## What is pandas?

Pandas is a fast, powerful, flexible and easy-to-use open source data analysis and manipulation tool built on top of the Python programming language.

It is also one of the most popular libraries used by data experts from all around the world.

# Introduction

## What can you do with pandas?

Pandas is used for data wrangling, data analysis and data visualisation.

Some examples include creating and merging dataframes, dropping unwanted columns and rows, locating and filling null values, grouping data by category, creating basic plots like barplot, scatter plot, histogram etc.

## Why should you learn to use pandas?

As humans interact more and more with technology, vast amounts of data are being generated each day. Hence, the ability to analyse these data and draw insights from them is becoming an increasingly important skill to have in the modern workforce. Organisations are progressively turning to data to help them better understand their customers and products, analyse past trends and patterns, improve operational efficiency and so on.

Here are just some of the many reasons why you should learn pandas:
- By learning pandas, you learn the fundamental ideas behind working with data as well as some skill and knowledge to code in Python
- It is straightforward to learn and you can immediately apply it to any dataset you want
- It is commonly used in the data science and machine learning community

## Where can you find pandas?

Best way to get access to pandas is by installing [Anaconda](https://docs.anaconda.com/anaconda/install/) which is a distribution of the Python and R programming languages, both of which are heavily used in data science.

By installing Anaconda, you will also have access to Jupyter notebook which is what I am using to write up this documentation. Jupyter notebook allows you to easily run your Python code cell by cell.

## What I hope to do with this video series?

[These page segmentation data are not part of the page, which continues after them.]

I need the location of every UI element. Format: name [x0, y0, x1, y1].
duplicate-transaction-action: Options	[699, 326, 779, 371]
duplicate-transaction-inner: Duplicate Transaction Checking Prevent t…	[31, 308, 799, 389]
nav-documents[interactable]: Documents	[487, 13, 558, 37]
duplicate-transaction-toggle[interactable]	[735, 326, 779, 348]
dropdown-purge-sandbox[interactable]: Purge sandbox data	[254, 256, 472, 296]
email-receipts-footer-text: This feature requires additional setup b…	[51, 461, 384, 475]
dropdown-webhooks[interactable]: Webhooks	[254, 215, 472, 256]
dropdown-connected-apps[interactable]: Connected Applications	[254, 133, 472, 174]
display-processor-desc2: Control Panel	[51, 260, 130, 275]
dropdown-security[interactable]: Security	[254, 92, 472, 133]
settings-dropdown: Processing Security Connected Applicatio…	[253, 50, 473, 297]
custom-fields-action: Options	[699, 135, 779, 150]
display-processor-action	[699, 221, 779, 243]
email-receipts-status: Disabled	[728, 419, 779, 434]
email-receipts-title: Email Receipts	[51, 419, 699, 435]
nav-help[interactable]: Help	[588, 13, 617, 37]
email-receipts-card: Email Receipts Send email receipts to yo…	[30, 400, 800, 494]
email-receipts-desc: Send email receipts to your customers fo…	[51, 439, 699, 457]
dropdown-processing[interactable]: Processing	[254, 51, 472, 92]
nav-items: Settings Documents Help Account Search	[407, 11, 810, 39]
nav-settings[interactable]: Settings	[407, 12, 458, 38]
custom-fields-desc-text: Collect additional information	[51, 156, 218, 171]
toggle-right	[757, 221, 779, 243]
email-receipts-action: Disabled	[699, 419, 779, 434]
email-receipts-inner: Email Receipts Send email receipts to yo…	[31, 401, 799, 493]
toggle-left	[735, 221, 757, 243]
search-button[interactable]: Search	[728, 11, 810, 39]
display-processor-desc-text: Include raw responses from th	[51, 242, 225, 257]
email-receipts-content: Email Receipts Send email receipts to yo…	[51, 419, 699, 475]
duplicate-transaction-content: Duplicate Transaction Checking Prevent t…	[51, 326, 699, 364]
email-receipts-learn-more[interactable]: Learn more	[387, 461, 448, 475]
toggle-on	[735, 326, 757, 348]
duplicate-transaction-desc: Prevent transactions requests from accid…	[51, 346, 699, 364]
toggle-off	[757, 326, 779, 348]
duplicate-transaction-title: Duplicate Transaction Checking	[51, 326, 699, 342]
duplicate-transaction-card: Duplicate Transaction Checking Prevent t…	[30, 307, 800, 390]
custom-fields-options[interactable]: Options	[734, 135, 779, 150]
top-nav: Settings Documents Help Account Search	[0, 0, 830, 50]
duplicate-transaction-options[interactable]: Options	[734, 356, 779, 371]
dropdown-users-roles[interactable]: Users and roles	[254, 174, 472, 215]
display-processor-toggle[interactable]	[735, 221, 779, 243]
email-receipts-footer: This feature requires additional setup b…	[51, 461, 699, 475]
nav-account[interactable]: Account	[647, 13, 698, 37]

This video series is going to be a complete beginner's course on how to use pandas. I won't expect that you have any prior knowledge or background in data science or even programming in general.  

Through this video series, I aim to pass on what I have learned about pandas thus far and furthermore inspire people to incorporate pandas into their future data analysis work whether that is for their university assignment, side projects or professional work.

On your end, the best way to gain value out of this video series is by doing. Programming is just like driving - you don't learn how to drive merely by reading about it or watching a video of someone else do it, you have to actually do it yourself. So I highly encourage you to install Jupyter notebook on your computer and have a go at using pandas yourself after you finish watching my weekly content.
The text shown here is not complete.